Episodes of switching to mania or hypomania after the introduction of lamotrigine occurred in five of the 20 patients, reflected by YMRS and CGIBP scores. No association was found between a positive response with lamotrigine and any retrospective clinical data such as age of bipolar disorder onset, time of disease, number of hospitalizations, suicide attempts, previous affective episodes, or history of ultradian cycling. Likewise, no association was found between a positive response and the concomitant use of any medication with lamotrigine.

Adverse effects of lamotrigine

No skin rashes or any other significant adverse events were reported. All patients completed the study.

Discussion

The present study evaluated lamotrigine as an adjuvant treatment for bipolar depression in a sample of 20 patients and found a statistically significant overall reduction of depressive symptoms after 9 weeks of treatment. Eight patients (40%) exhibited a positive response (i.e., at least a 50% reduction of baseline scores). Additionally, eight (40%) and 11 (55%) patients exhibited complete remission, reflected by HAM-D-17 and CGIBP scores, respectively. No retrospective clinical data or concomitant medication was related to a positive response with lamotrigine.

Treatment for bipolar depression has been much less often studied than the treatment of unipolar depression and mania (Goodwin, Jamison, & Ghaemi, 2007). To date, the U.S. Food and Drug Administration has only approved two agents for the treatment of bipolar depression: quetiapine and the combination of fluoxetineolanzapine. Although lamotrigine has been approved solely for the prevention of new affective episodes in the therapy of bipolar disorder, some treatment guidelines (Yatham et al., 2009) place lamotrigine as a first-line option in treating acute bipolar depression.

In the first large placebo-controlled study of the use of lamotrigine in bipolar depression, this compound was superior to placebo only in secondary measures of efficacy (Calabrese, Bowden, Sachs, Ascher, Monaghan, & Rudd, 1999). In four other similar studies, the results of which were published together, lamotrigine was not different from placebo in any of the efficacy measures assessed (Calabrese et al., 2008). However, a meta-analysis of these five studies (Geddes et al., 2009) indicated that a significantly greater number of patients responded to lamotrigine than to placebo and that lamotrigine was more effective in a subgroup of patients with higher scores on scales of depressive symptoms.

Consistent with the present results, five other naturalistic studies suggested the value of using lamotrigine as an adjuvant treatment for bipolar depression. In one study, 22 subjects with bipolar disorder (n.b., the type was not specified) participated.
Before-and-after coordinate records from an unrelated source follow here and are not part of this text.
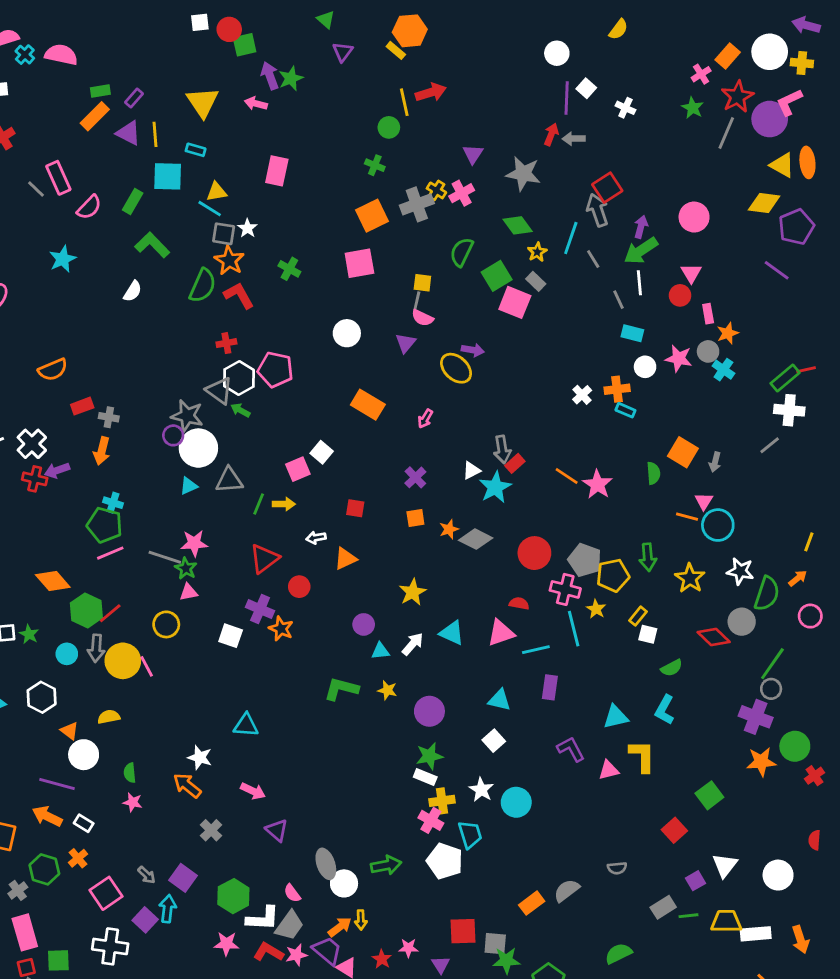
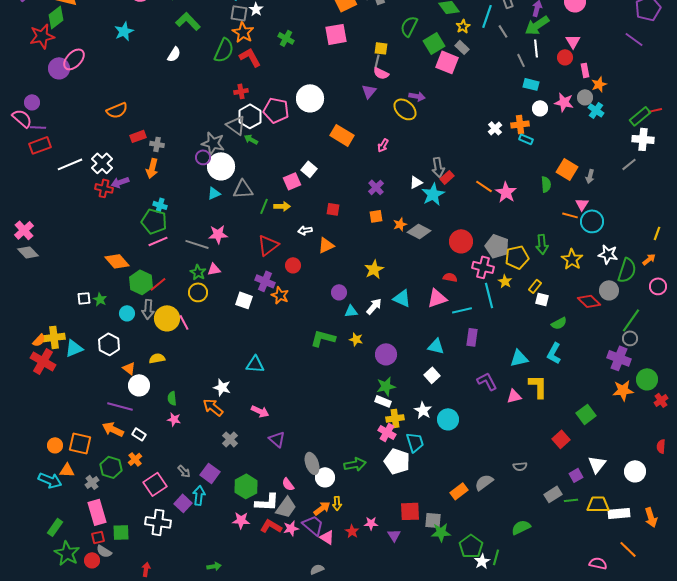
white circle: (347, 333) -> (310, 98), moved, size x1.4
green star: (186, 568) -> (198, 272), moved

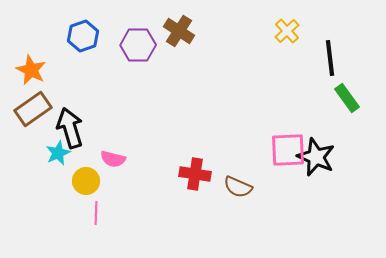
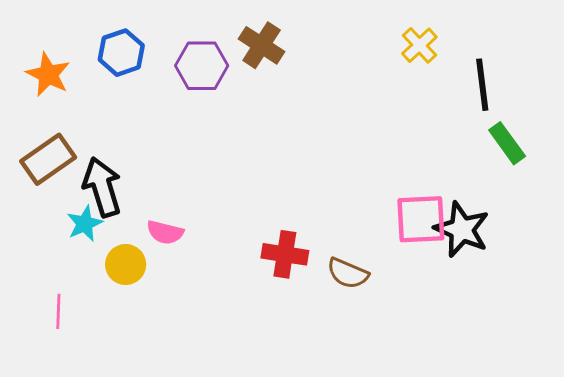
orange star: (31, 70) -> (48, 74), moved
pink line: (96, 213) -> (58, 311), moved

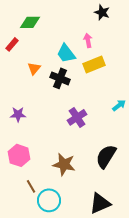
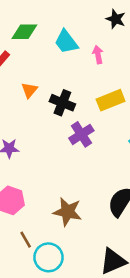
cyan trapezoid: (66, 53) -> (66, 42), moved
yellow rectangle: (94, 64) -> (111, 100), moved
purple cross: (77, 117) -> (81, 134), moved

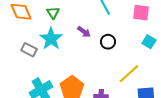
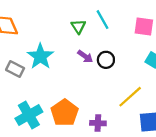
green triangle: (53, 13) -> (78, 26), moved
purple arrow: (84, 32) -> (85, 56), moved

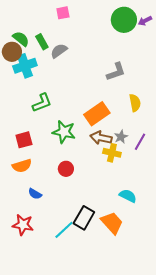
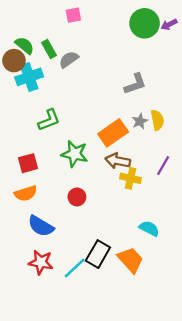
gray star: (121, 137) -> (140, 121), moved
blue semicircle: (35, 194) -> (41, 226), size x1.6
red star: (23, 225) -> (41, 262), moved

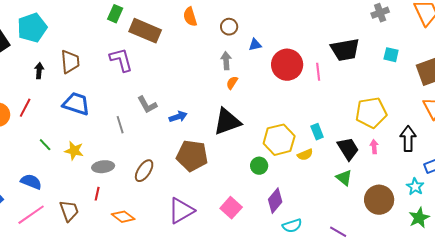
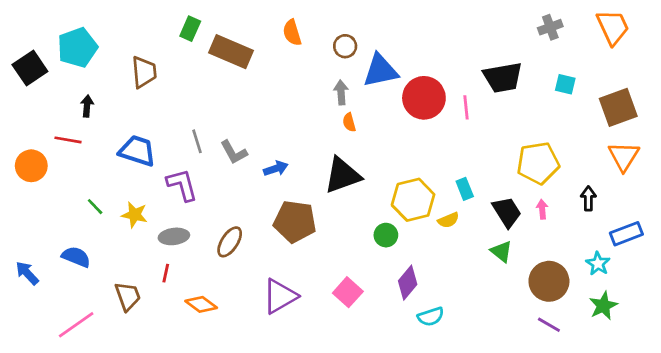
blue triangle: (255, 45) -> (380, 71), size x2.0
purple L-shape: (121, 60) -> (182, 185), moved
brown trapezoid: (70, 62) -> (144, 72), moved
orange semicircle: (232, 83) -> (349, 122), turned -48
red line: (25, 108) -> (68, 140), moved, turned 72
gray line: (120, 125) -> (197, 141), moved
black arrow: (408, 139) -> (588, 198), size x0.7
pink line: (31, 215) -> (76, 325), moved
purple line: (338, 232) -> (549, 325), moved

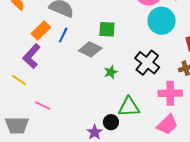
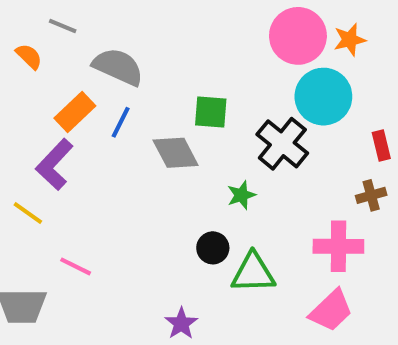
gray diamond: (90, 49) -> (176, 153), turned 35
black cross: (147, 63) -> (282, 144), moved
green star: (111, 72) -> (241, 195), moved
black circle: (111, 122) -> (213, 248), moved

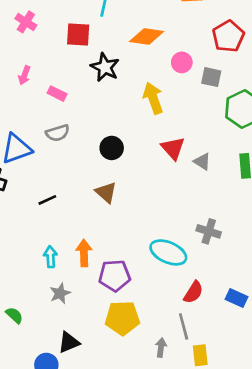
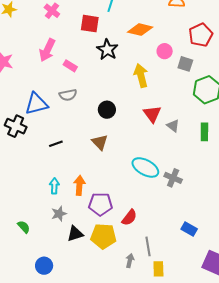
pink arrow: (24, 75) -> (47, 50), size x1.6
cyan ellipse: (168, 252) -> (145, 167), moved
red semicircle: (193, 292) -> (129, 218), moved
black triangle: (69, 342) -> (75, 234), moved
These patients had depression that was refractory to the combination of sodium divalproate and another stabilizer or antidepressant. Patients were treated for 6 weeks with lamotrigine as an add-on to the previous medication and evaluated on a weekly basis using the HAM-D. At the end of week 6, 63% of the subjects achieved remission (Kusumakar & Yatham, 1997). In a retrospective naturalistic study, the sample consisted of 31 patients with bipolar II disorder who had depression that was resistant to treatment with a combination of two stabilizers or a mood stabilizer and antidepressant. Lamotrigine was used alone or combined with other psychotropics for 6 months. Upon the completion of follow-up, the use of lamotrigine was found to be associated with significant improvement in 52% of the cases. Additionally, after the 6-month period, 45% of the patients no longer fulfilled the DSM-IV criteria for a major depressive episode (Sharma et al., 2008).
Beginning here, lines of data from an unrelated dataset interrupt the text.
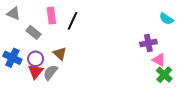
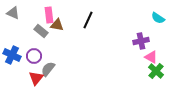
black line: (72, 21) -> (88, 20), moved
gray rectangle: (33, 32) -> (41, 31), moved
brown triangle: (60, 54) -> (57, 25), moved, turned -32
red triangle: (36, 71) -> (36, 78), moved

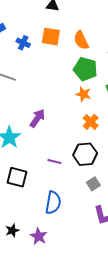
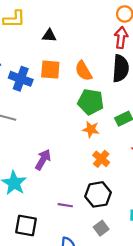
blue cross: (23, 43) -> (21, 79), size x1.5
gray square: (93, 184) -> (101, 228), moved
In another naturalistic study, the sample was markedly heterogeneous and included patients with bipolar I disorder, bipolar II disorder, and bipolar disorder not otherwise specified and patients with schizoaffective disorder. Considering exclusively the 53 patients who were initially depressed, the addition of lamotrigine in association with the previous medication led to complete remission in 16 patients (30.2%). Moreover, 25 patients (47.16%) were rid of depression according to the DSM-IV-TR criteria (Ketter et al., 2008).
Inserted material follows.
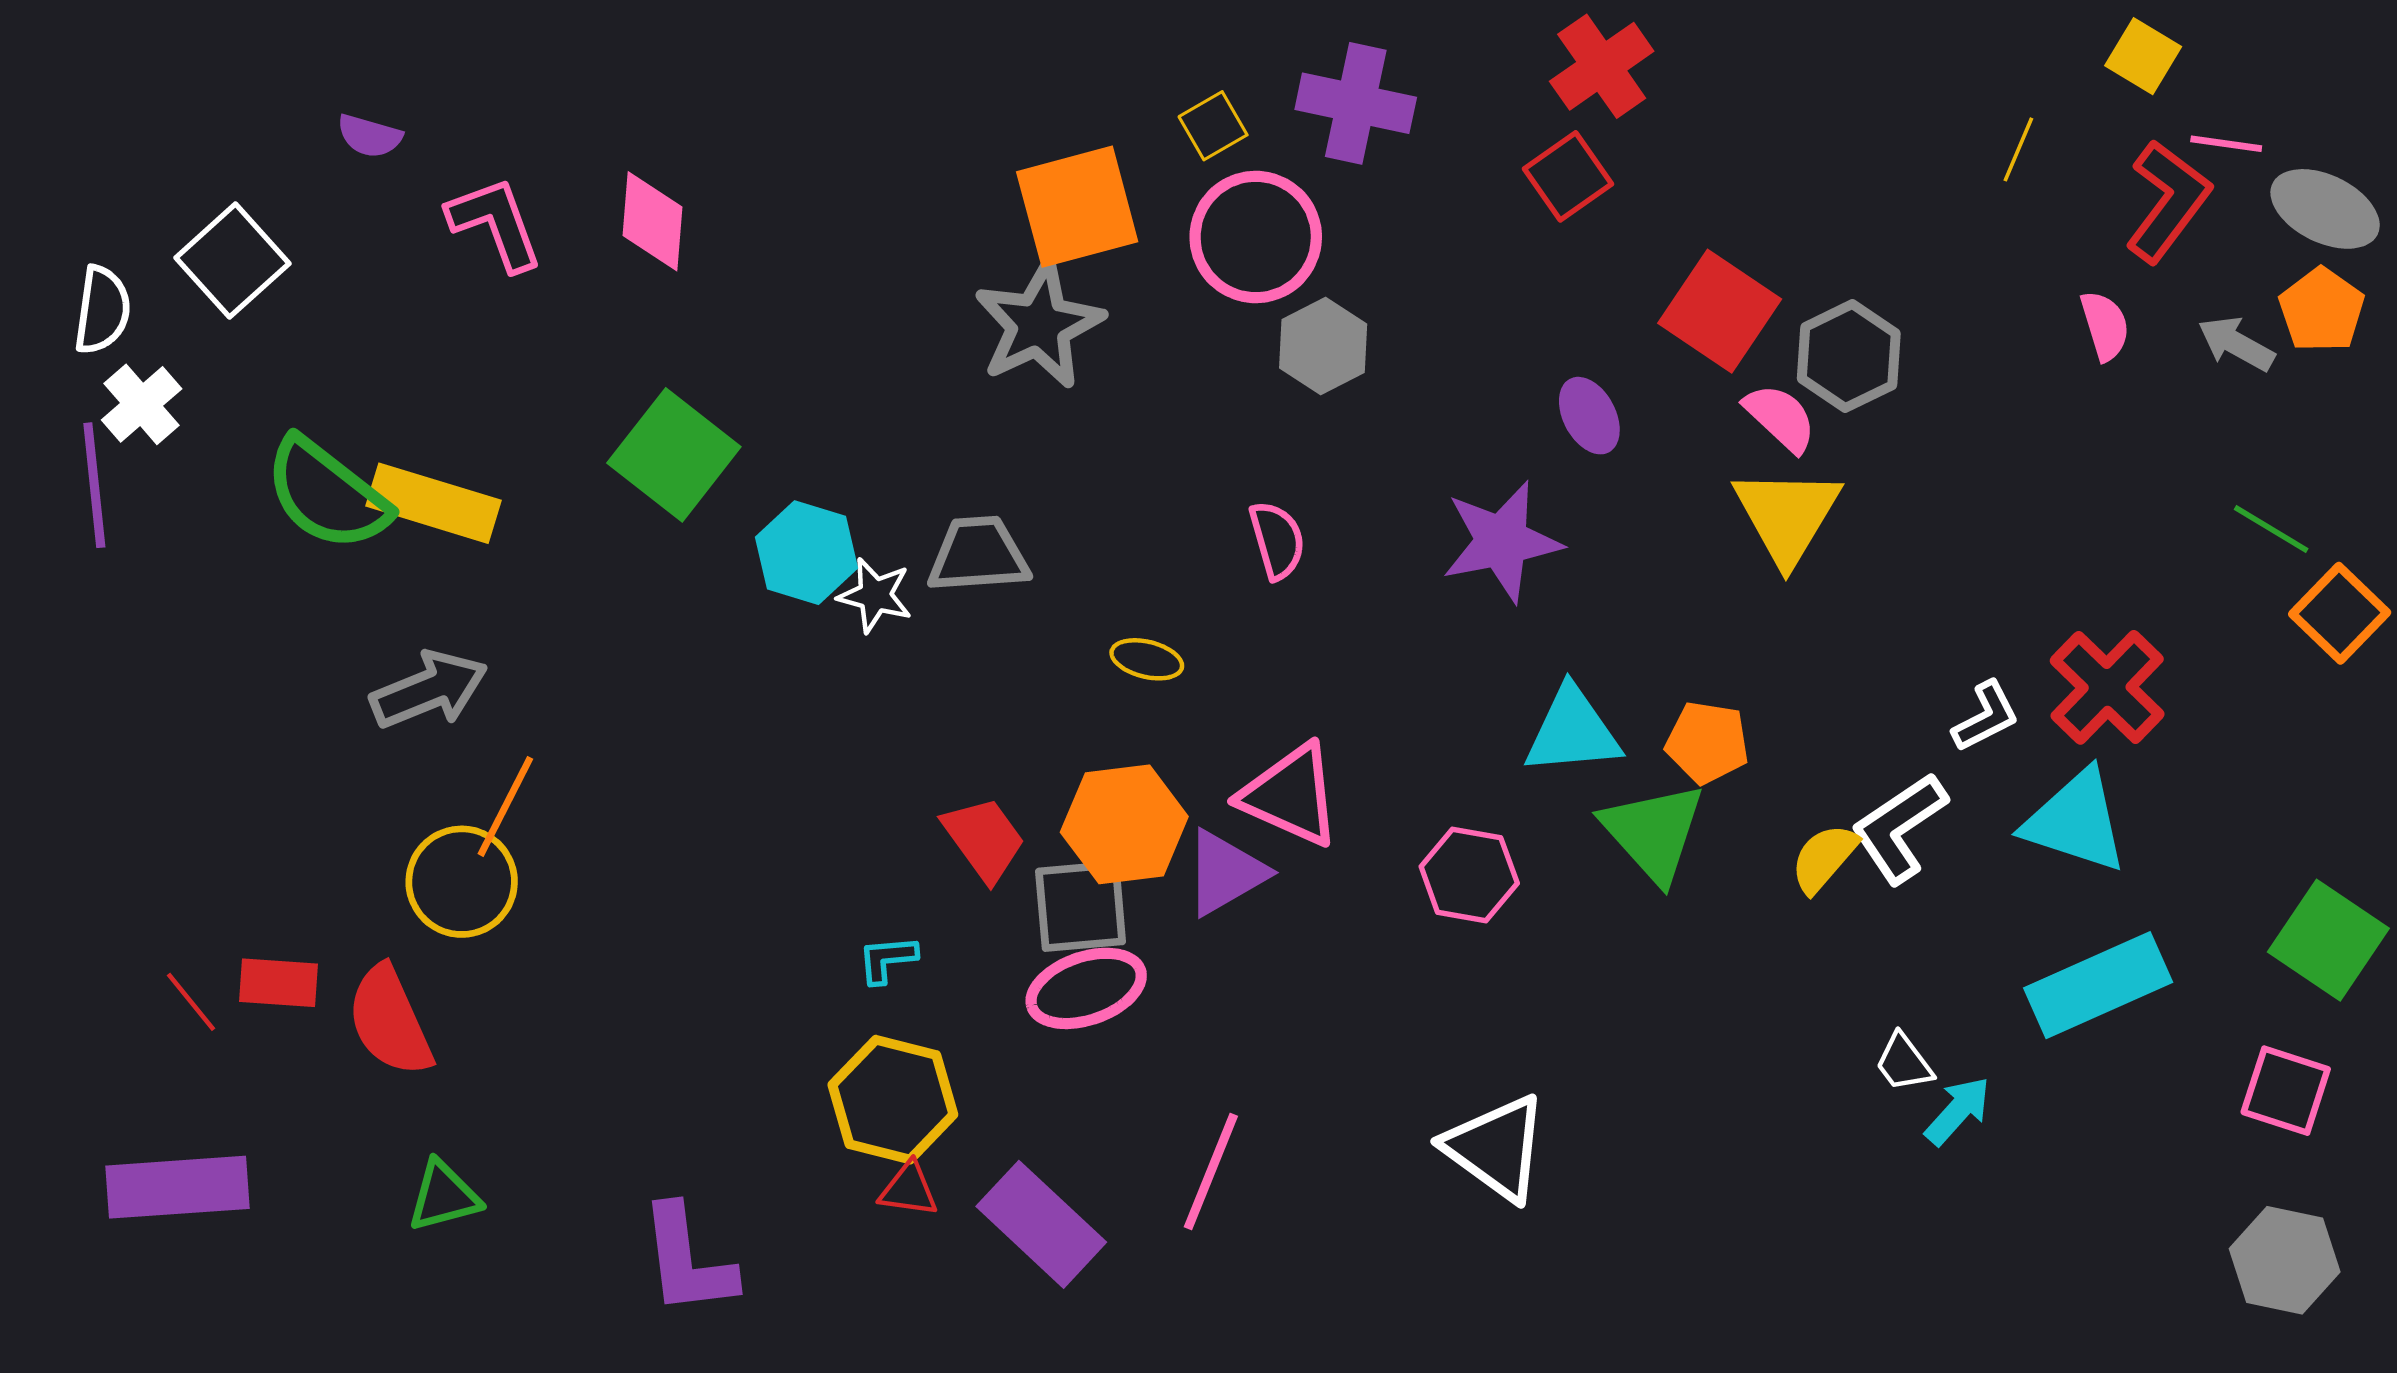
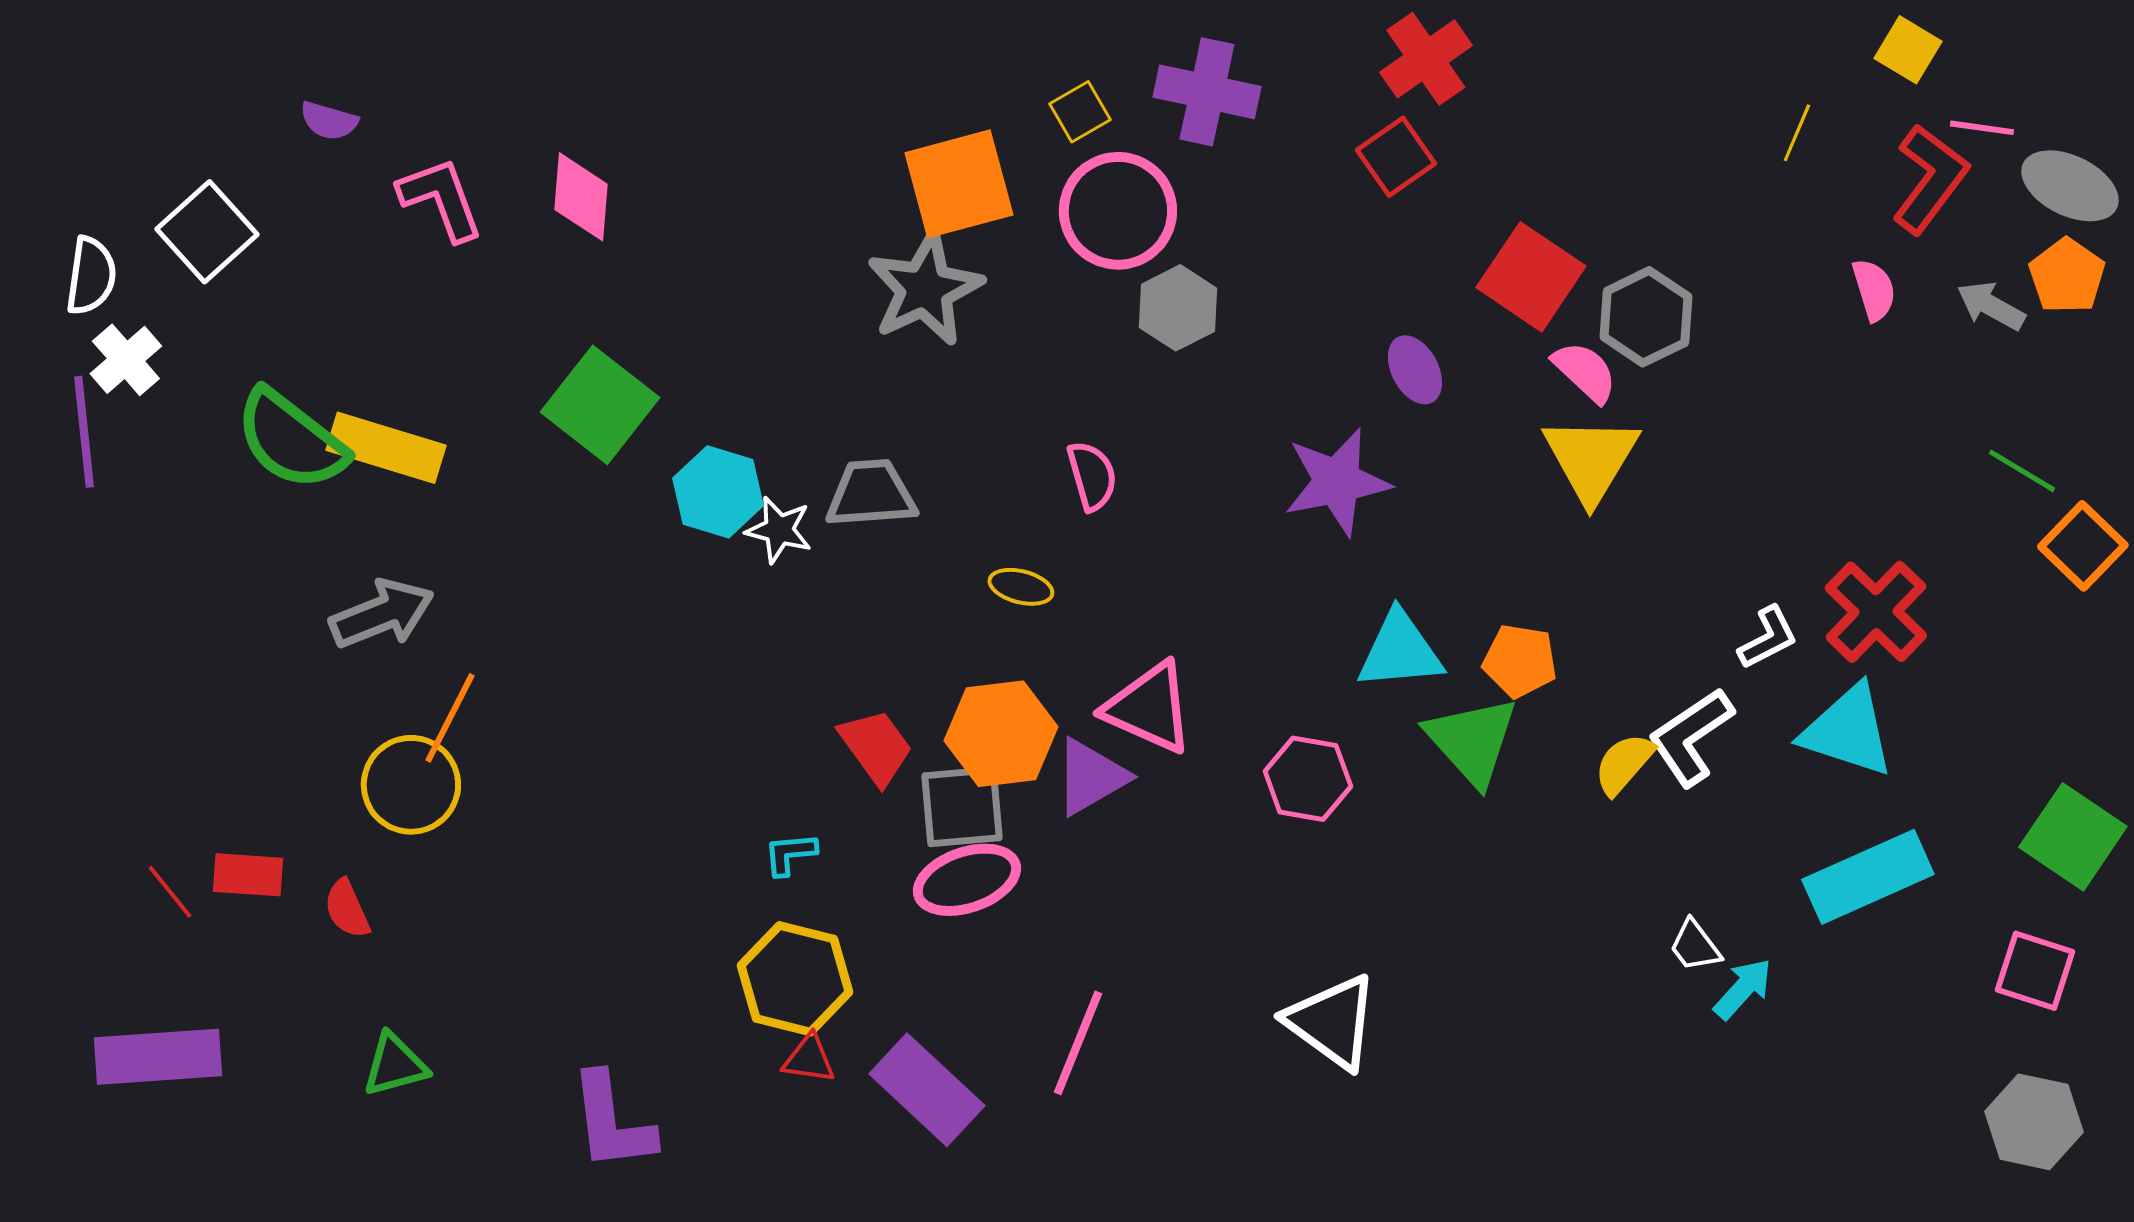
pink semicircle: (1277, 540) -> (1092, 476), moved
red semicircle: (390, 1021) -> (347, 909), size x0.6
Two other naturalistic studies were conducted in South Korea. The first focused on lamotrigine dose titration in bipolar depression. A total of 259 patients were allocated to two groups: one group followed the standard dose escalation for lamotrigine, and the other group followed a slower schedule. A statistically significant reduction of CGIBP scores was found over the course of 12 weeks in both groups, suggesting the clinical efficacy of lamotrigine treatment (Joe et al., 2009). The second study included a sample of 109 patients diagnosed with bipolar II disorder with no Axis I comorbidities who were in a current depressive episode and had not responded adequately to other mood stabilizers. These patients were given lamotrigine as an adjuvant treatment and followed for 52 weeks. A significant reduction of CGIBP depression scores was observed as early as week 4, which was sustained throughout the follow-up period. The response rate at the end of week 12 was 64.2% (Chang et al., 2010).

Open-label studies of lamotrigine in the treatment of bipolar depression for specific populations have also been conducted. The sample sizes of these studies were variable: five geriatric patients (Robillard & Conn, 2002), 20 adolescents (Chang, Saxena, & Howe, 2006), and 57 elderly patients (Sajatovic et al., 2011). The first study failed to specify the type of bipolar disorder, and the other two studies included bipolar I and II patients. All three studies found a statistically significant reduction of depression scores on their assessment scales.

One alternative to monotherapy with lamotrigine in bipolar depression is to use it as an adjuvant treatment. In a randomized double-blind study, the combination of lithium and lamotrigine was superior to the combination of lithium and placebo, considering both the global reduction of MontgomeryÅsberg Depression Rating Scale scores and the number of cases that had a positive response (van der Loos et al., 2009).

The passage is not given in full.